JD Health CEO Lijun Xin said in the statement, “2020 is not only an extraordinary year for everyone, but also a year in which JD Health creates social value and JD Health is recognized and understood by society.”
Commenting on the listing, he said, “JD Health will take the listing as an opportunity to do its utmost to promote the medical and health industry towards higher quality, more efficient, more inclusive and more sustainable development to provide convenient accessible and affordable medical and health products and services, and to be people’s chief health manager.”

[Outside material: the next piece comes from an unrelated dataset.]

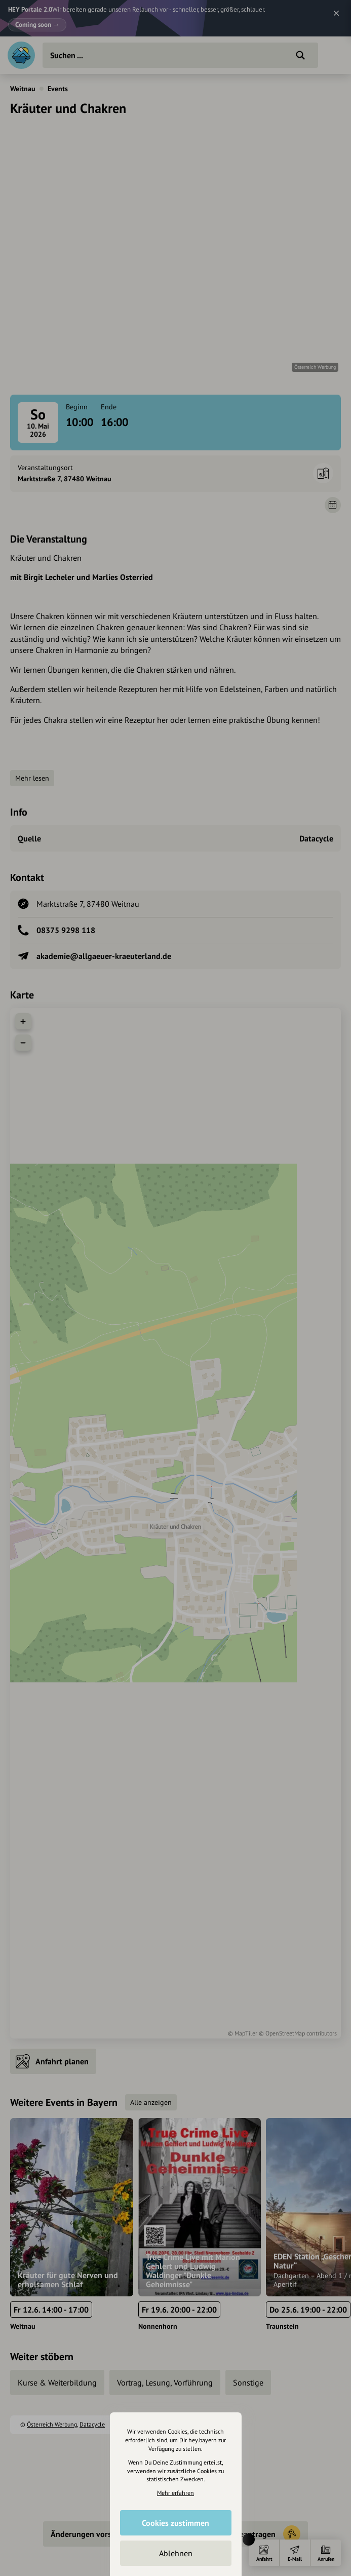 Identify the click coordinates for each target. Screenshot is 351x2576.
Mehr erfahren (175, 2492)
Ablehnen (175, 2553)
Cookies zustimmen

JD Health’s strong performance signals to prospective issuers that the market is still open to IPOs, after the abrupt suspension of Ant Group’s record IPO last month. Moreover, it also demonstrates investor interest in the healthcare sector amidst the pandemic.
Additionally, JD Health’s Hong Kong IPO is also demonstrative of Chinese companies’ increasing interest in listing on the Hong Kong bourse. More Chinese companies are looking for listing options closer to home amid souring geo-political relations between China and the U.S.
JD.com remains the controlling shareholder of JD Health even after the IPO.